Mensagem por Aleleeh em Ter Ago 11, 2015 7:46 pm

Naquela linha... eu e Thomas havíamos chegado ao Leste.

Estávamos em uma casa. O meu disparo havia sido certeiro, protegendo a criança. Mas um corpo de mulher jazia ao lado. Aquilo doía em mim mesma.

Tento acalmá-la:

- Oi, pequena. Tudo ficará bem, tá? Sou Eve, qual o seu nome?

Tento sorrir, abraçando-a. Foi quando ouvi Megan novamente, e uma mulher bonita na porta.
Fico de pé, encarando-a.
Uma ameaça ao longe... o samurai de olhos demoníacos... então...

Sou agarrada pela loirinha, que veio correndo assim que Thomas e N trocaram cumprimentos:

- Megan! Senti tanto a sua falta, pequena loirinha! Eu e o sr Shipsail acabamos vindo ajudar essa outra pequenina...
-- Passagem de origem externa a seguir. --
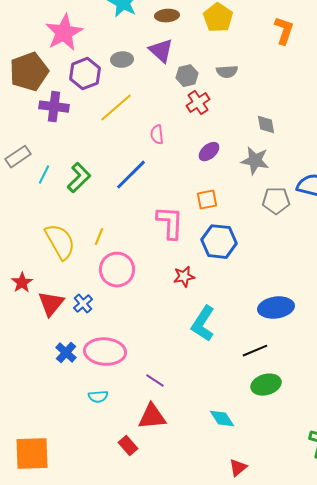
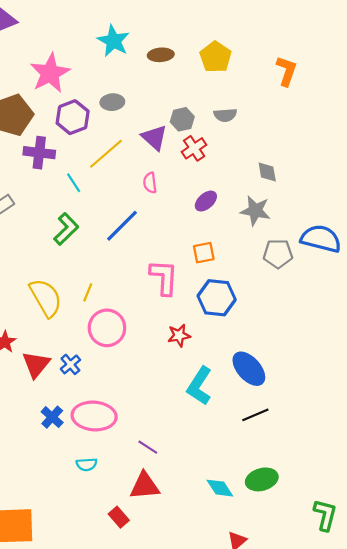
purple triangle: (161, 51) -> (154, 138), moved
cyan line: (44, 175) -> (74, 183), moved, turned -60
blue ellipse: (276, 308) -> (249, 369), moved, turned 56
green ellipse: (266, 385) -> (262, 479), moved

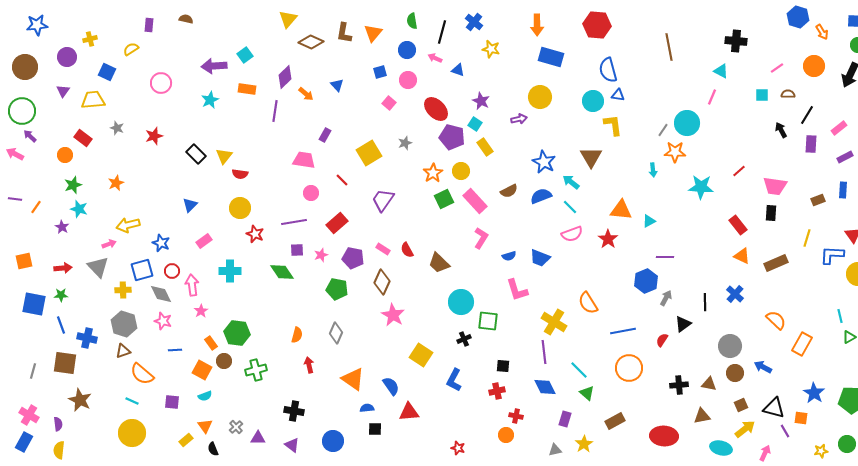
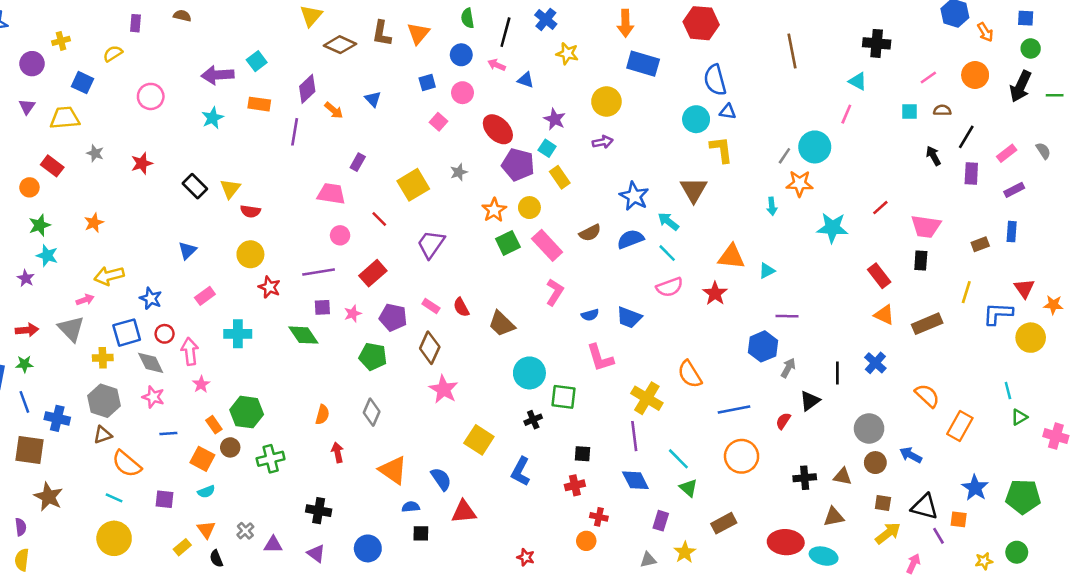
yellow circle: (540, 97) -> (606, 102), moved
brown square: (741, 405) -> (883, 503), turned 32
cyan ellipse: (721, 448) -> (824, 556), moved

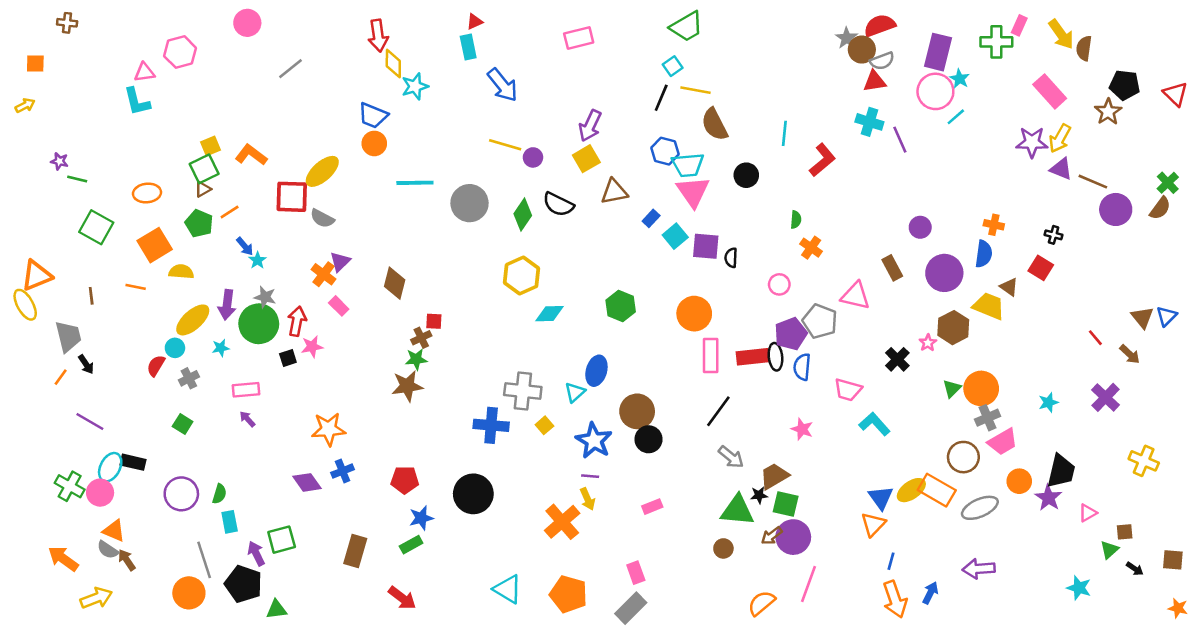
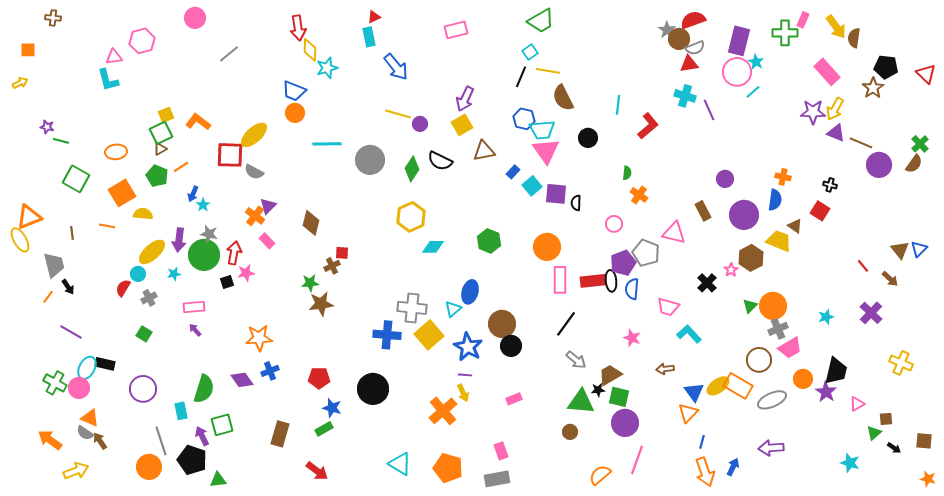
blue arrow: (245, 246) -> (193, 194), turned 63
green star: (416, 359) -> (310, 283), moved
yellow square: (544, 425) -> (429, 335), size x2.0
green semicircle: (219, 494) -> (204, 389), moved, size x1.8
blue star: (421, 518) -> (332, 408), turned 30
brown arrow: (772, 536) -> (665, 369), moved, turned 30
gray rectangle: (631, 608) -> (497, 479), turned 35

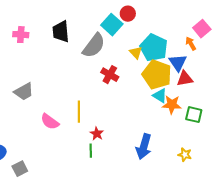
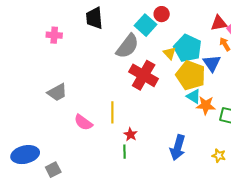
black trapezoid: (61, 32) -> (94, 18), moved
red cross: (110, 75) -> (144, 75), size x1.6
red triangle: (185, 79) -> (219, 23), moved

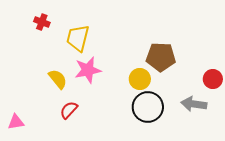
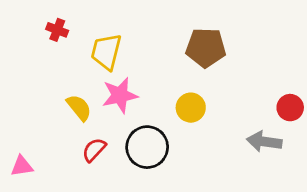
brown pentagon: (161, 57) -> (206, 48), moved
black circle: (148, 107) -> (147, 147), moved

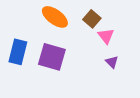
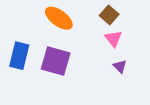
brown square: (92, 19) -> (109, 15), moved

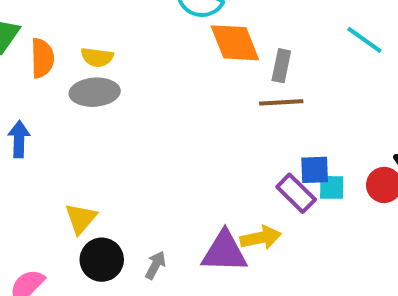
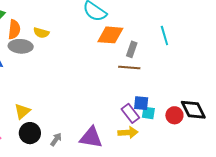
cyan line: (364, 40) -> (164, 36), moved, turned 30
orange diamond: (235, 43) -> (110, 35), turned -72
gray ellipse: (95, 92) -> (21, 46), moved
yellow arrow: (261, 238) -> (128, 132), moved

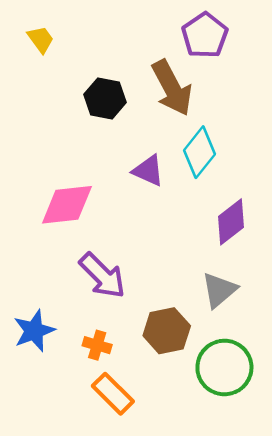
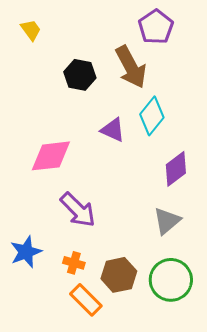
brown hexagon: (167, 331) -> (119, 275), moved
Olho o samurai, não contendo o sorriso. Era bom vê-lo, inteiro, vivo:

- N! - abraço-o, sem pudor - É bom vê-lo novamente!

A menina parecia estar junto com eles. Analiso-a, sendo cordial:

- Bem, é um prazer conhecê-la, visto que está com meus amigos. Prazer, sou Eve... digo, Audrey Eve.

Eu realmente havia me acostumado em me denominar de Eve... Dracma me mudou. Me sentia com os olhos de um demônio também.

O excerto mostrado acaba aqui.